Congressman Wm. Lacy Clay (D) Missouri joined with members of the 1st District Congressional Youth Cabinet, the Faith & Politics Institute, and the Search for Common Ground at a daylong historic tour and powerful discussion about St. Louis' difficult racial past and the progress that could be achieved in the future with an honest & open commitment to civic engagement and positive action. The Congressional Conversation on Race was only the fourth such event of its kind in the nation.
Congressman Clay opened the proceedings with remarks at St. Louis' historic Old Court House, the site where Dred and Harriet Scott first sued for their freedom in 1847. "Today, we hope to begin a new way to talk about race relations," said the Congressman."We hope to steer the conversation away from debate and blame towards listening; towards understanding; towards our shared humanity to achieve a stronger, more unified community. In too many cases, young people are turning to mindless violence. That is happening in St. Louis and across this country. I believe that racism and the many disparities it creates in jobs, education, healthcare, housing and even in our judicial system, is a major contributing factor to the problem."

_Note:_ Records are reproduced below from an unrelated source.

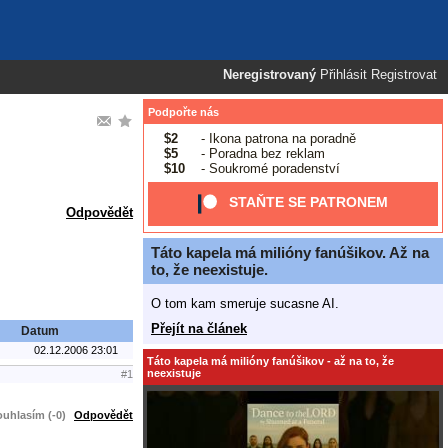
Neregistrovaný
Přihlásit
Registrovat
Podpořte nás
$2
- Ikona patrona na poradně
$5
- Poradna bez reklam
$10
- Soukromé poradenství
STAŇTE SE PATRONEM
Odpovědět
Táto kapela má milióny fanúšikov. Až na
to, že neexistuje.
O tom kam smeruje sucasne AI.
Přejít na článek
Datum
02.12.2006 23:01
Táto kapela má milióny fanúšikov - až na to, že
neexistuje
#1
uhlasím (-0)
Odpovědět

In additional to the opening remarks at the Old Court House, students, teachers, community leaders, clergy and law enforcement officials experienced a remarkable reenactment of the painful legacy of slavery in Missouri and a historic tour of civil rights landmarks including: the Dred and Harriet Scott statue; the Mary Meacham Bissell Point Underground Railroad site; the pool at Fairgrounds Park and the site of the Jefferson Bank protests in downtown St. Louis. The day concluded with an intense discussion at the Missouri Historical Society that focused on youth violence and the role that race plays in perpetuating a cycle where too many young people continue to act in irresponsible and harmful ways.
Race and violence have always been linked in America. The goal of the Congressional Conversation on Race was to engage the community, especially young people, in a new way to indentify progressive actions to promote truth, racial reconciliation and healing. That process is on-going.